Par ailleurs, et tout au long de l'année 2014, une campagne d'affichage intitulée « Merci Australia » se déploiera dans toutes les grandes villes australiennes, pour rendre hommage à ceux de 14, ceux au sujet desquels Charles Bean, correspondant de guerre australien officiel, devenu historien, disait : « Il n'y a rien qui puisse changer ce que ces hommes ont fait. [...] Il n'y a rien qui puisse amoindrir la gloire de leurs actes. Elle s'élève au-dessus de la nuit des temps ».
Oui, ces hommes étaient des héros. Ils venaient d'une Nation qui fut l'une des rares à avoir refusé la conscription. Ils étaient des volontaires.

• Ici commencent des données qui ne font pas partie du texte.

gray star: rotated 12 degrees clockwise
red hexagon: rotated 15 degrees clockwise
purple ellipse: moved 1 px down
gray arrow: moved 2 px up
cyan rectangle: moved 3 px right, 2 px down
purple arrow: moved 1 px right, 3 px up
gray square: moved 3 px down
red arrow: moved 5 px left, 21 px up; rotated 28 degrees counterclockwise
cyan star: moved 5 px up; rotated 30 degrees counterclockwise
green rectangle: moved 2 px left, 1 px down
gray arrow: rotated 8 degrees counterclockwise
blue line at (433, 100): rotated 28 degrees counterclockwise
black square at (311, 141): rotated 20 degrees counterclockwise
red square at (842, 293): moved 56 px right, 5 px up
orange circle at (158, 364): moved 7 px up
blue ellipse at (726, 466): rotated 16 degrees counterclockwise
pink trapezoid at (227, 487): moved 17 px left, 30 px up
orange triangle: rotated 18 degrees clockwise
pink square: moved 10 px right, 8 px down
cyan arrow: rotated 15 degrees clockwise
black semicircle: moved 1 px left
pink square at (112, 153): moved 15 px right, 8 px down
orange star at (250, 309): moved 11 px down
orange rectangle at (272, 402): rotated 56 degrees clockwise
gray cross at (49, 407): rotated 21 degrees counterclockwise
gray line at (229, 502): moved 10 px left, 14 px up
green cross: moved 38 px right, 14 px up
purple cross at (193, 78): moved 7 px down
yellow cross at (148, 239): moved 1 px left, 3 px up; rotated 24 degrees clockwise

Je pense à Albert Jacka, le premier soldat australien à avoir reçu la croix de Victoria en récompense de sa bravoure et de son dévouement pendant la campagne de Gallipoli. Albert Jacka qui rejoignit ensuite le front de l'ouest et participa à la bataille de Pozières.

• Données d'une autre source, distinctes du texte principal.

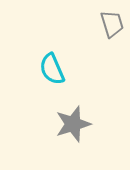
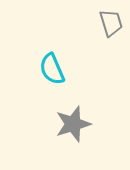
gray trapezoid: moved 1 px left, 1 px up
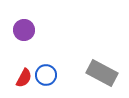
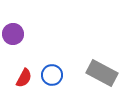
purple circle: moved 11 px left, 4 px down
blue circle: moved 6 px right
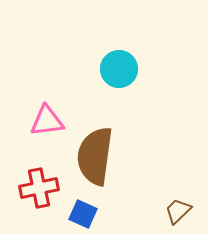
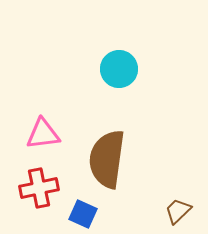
pink triangle: moved 4 px left, 13 px down
brown semicircle: moved 12 px right, 3 px down
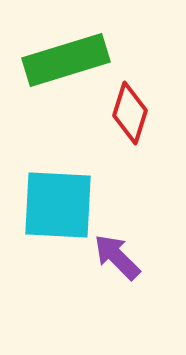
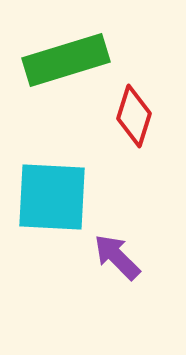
red diamond: moved 4 px right, 3 px down
cyan square: moved 6 px left, 8 px up
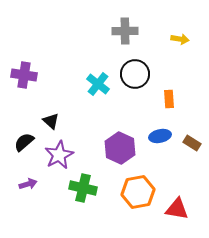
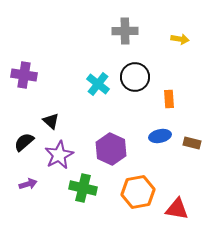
black circle: moved 3 px down
brown rectangle: rotated 18 degrees counterclockwise
purple hexagon: moved 9 px left, 1 px down
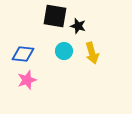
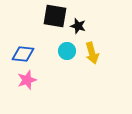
cyan circle: moved 3 px right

Je pense à Thomas Richmond Baker, engagé à 18 ans, en juin 1915. A 18 ans, lui aussi était volontaire. Intégré au 16e Bataillon, il fut plongé dans la Bataille de la Somme en 1916.

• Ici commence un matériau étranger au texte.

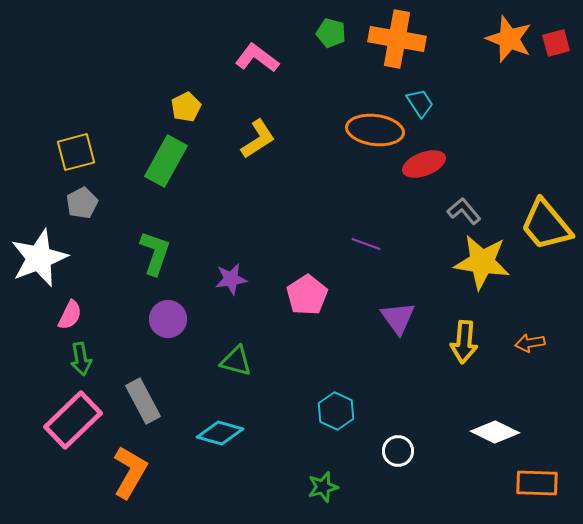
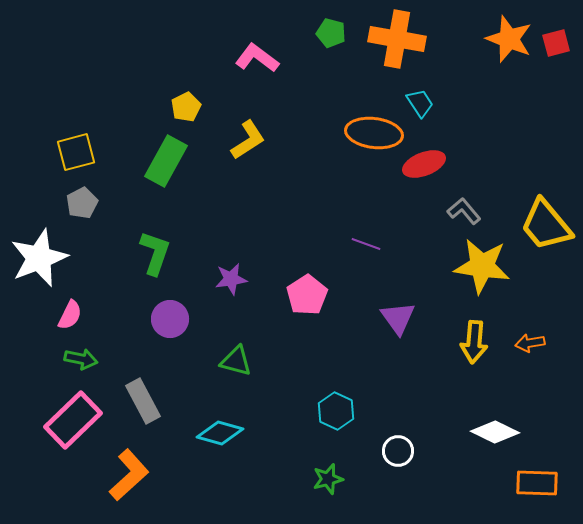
orange ellipse: moved 1 px left, 3 px down
yellow L-shape: moved 10 px left, 1 px down
yellow star: moved 4 px down
purple circle: moved 2 px right
yellow arrow: moved 10 px right
green arrow: rotated 68 degrees counterclockwise
orange L-shape: moved 1 px left, 3 px down; rotated 18 degrees clockwise
green star: moved 5 px right, 8 px up
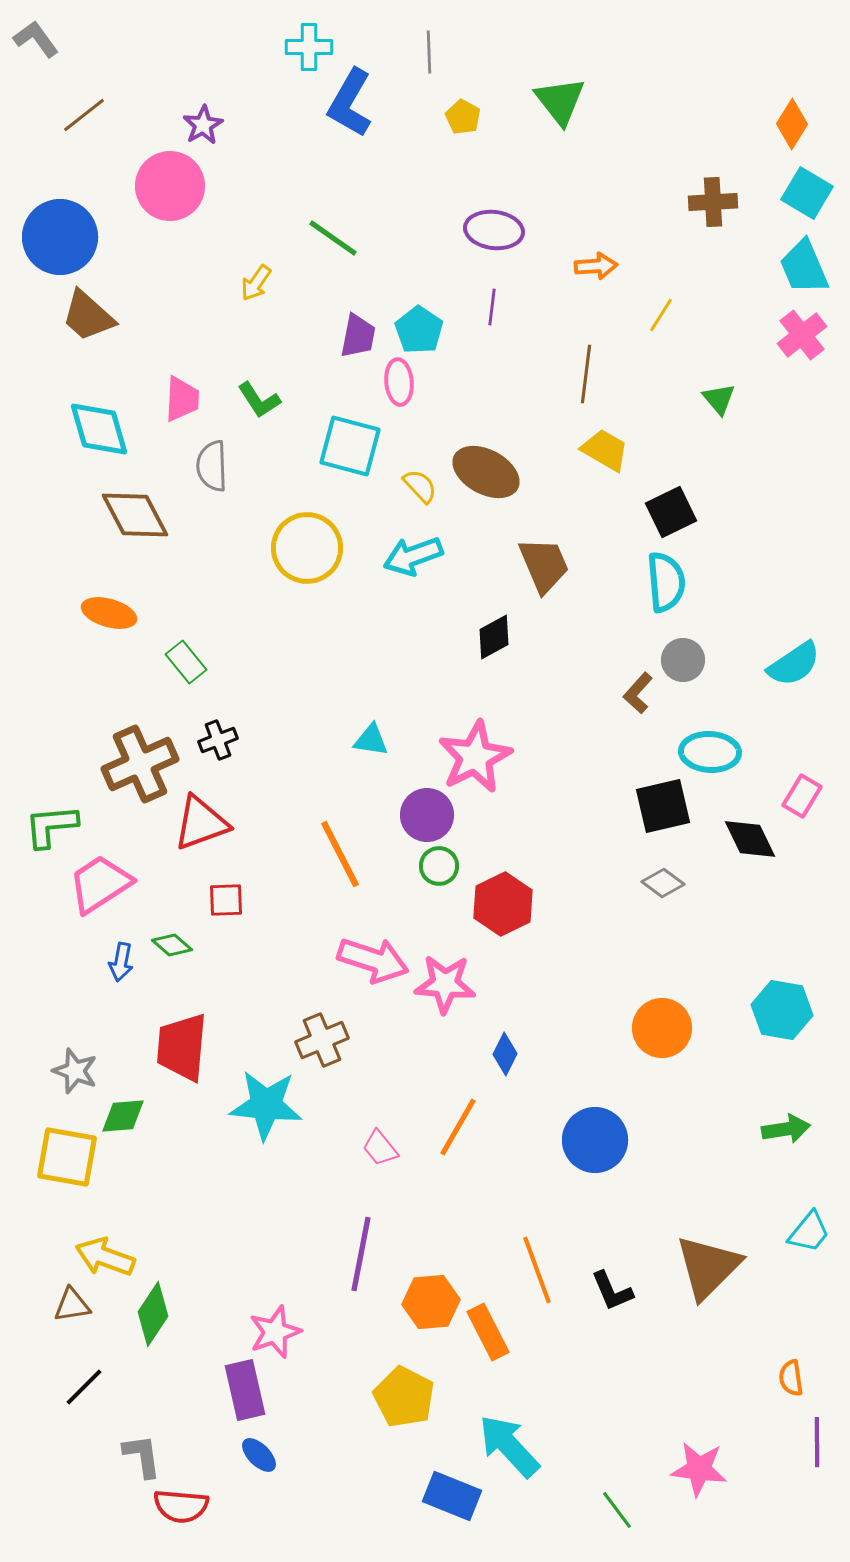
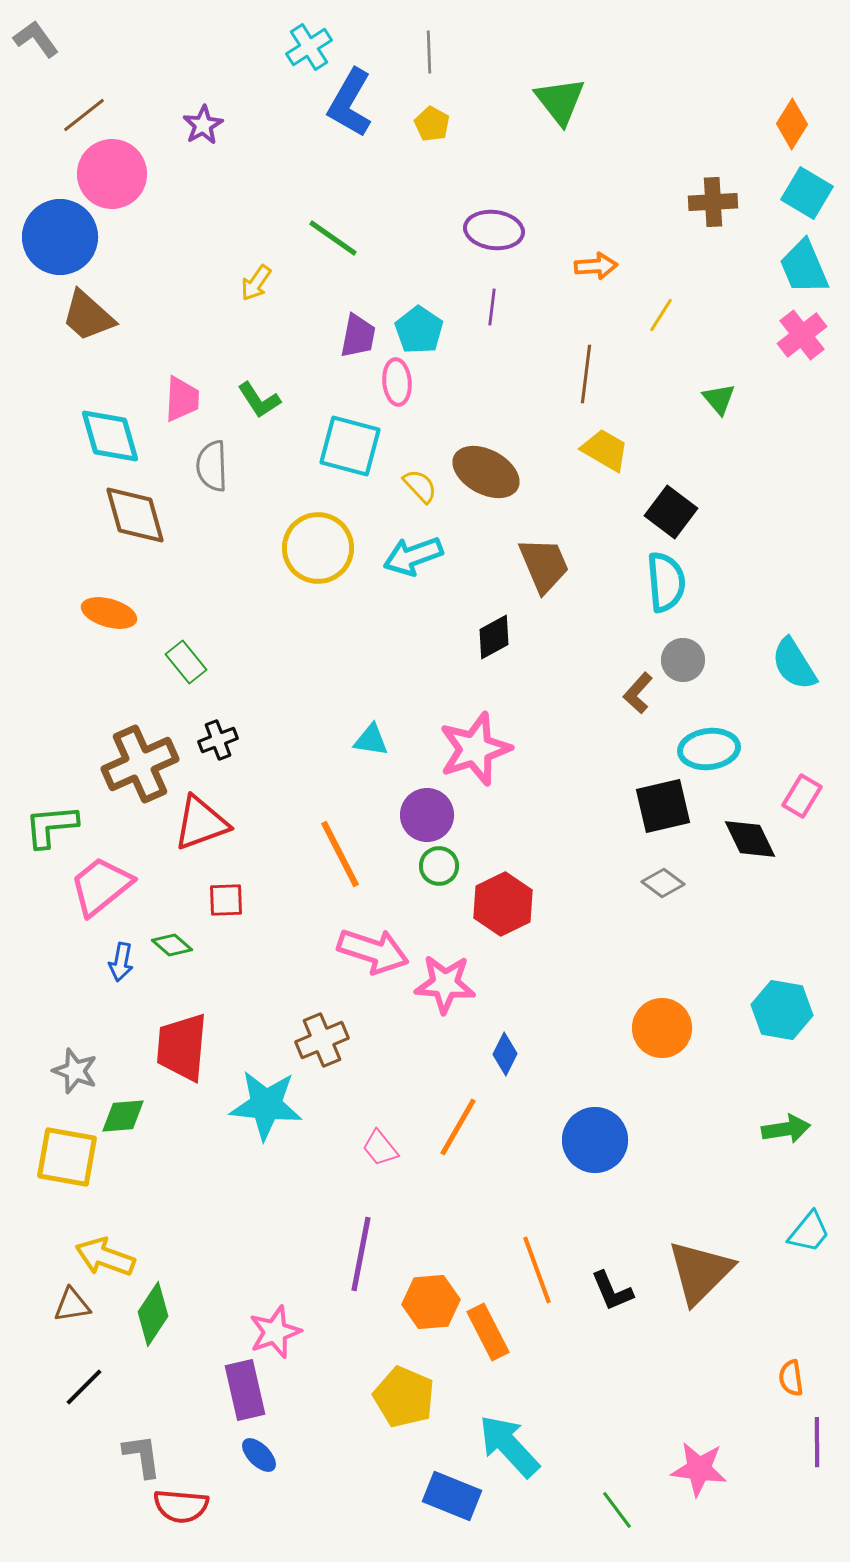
cyan cross at (309, 47): rotated 33 degrees counterclockwise
yellow pentagon at (463, 117): moved 31 px left, 7 px down
pink circle at (170, 186): moved 58 px left, 12 px up
pink ellipse at (399, 382): moved 2 px left
cyan diamond at (99, 429): moved 11 px right, 7 px down
black square at (671, 512): rotated 27 degrees counterclockwise
brown diamond at (135, 515): rotated 12 degrees clockwise
yellow circle at (307, 548): moved 11 px right
cyan semicircle at (794, 664): rotated 92 degrees clockwise
cyan ellipse at (710, 752): moved 1 px left, 3 px up; rotated 10 degrees counterclockwise
pink star at (475, 757): moved 8 px up; rotated 8 degrees clockwise
pink trapezoid at (100, 884): moved 1 px right, 2 px down; rotated 6 degrees counterclockwise
pink arrow at (373, 960): moved 9 px up
brown triangle at (708, 1267): moved 8 px left, 5 px down
yellow pentagon at (404, 1397): rotated 4 degrees counterclockwise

Je pense aussi à Elisabeth Pearl Corkhill qui, après avoir fait un stage d'infirmière à Sydney, s'engagea à 28 ans dans le service d'infirmerie de l'Armée australienne en juin 1915 et consacra plusieurs années de sa vie à soigner ses camarades venus d'Australie et d'ailleurs, blessés au front.
Je pense enfin à ce soldat australien, mort sur nos champs de bataille, et que l'on nomma « le soldat inconnu ». J'étais hier à l'Australian War Memorial de Canberra où le corps de ce combattant, choisi sur le site de Villers-Bretonneux a été ré-inhumé le 11 novembre 1993, il y a tout juste 20 ans.
Ce soldat inconnu symbolise l'héroïsme des Australiens. Il est un héros qui donna sa vie pour des valeurs dont nous sommes tous ici les héritiers et les dépositaires.
Un héros car, comme l'écrivit Roger Caillois, dans son livre sur la guerre, Bellone, « le héros n'est plus celui qui réussit par vaillance à rendre illustre un nom obscur, mais le soldat inconnu, c'est-à-dire celui qui sait le mieux se défaire de son nom et brouiller les traces qui eussent permis de le retrouver ».
Il est toujours très difficile de savoir si nous aurions été l'un de ces héros, et ce que nous aurions fait en temps de guerre, nous qui vivons aujourd'hui dans la paix héritée du courage et du combat de nos aînés.
Je ne saurai moi-même répondre à cette question mais je peux dire que j'aurais aimé ressembler à ces hommes.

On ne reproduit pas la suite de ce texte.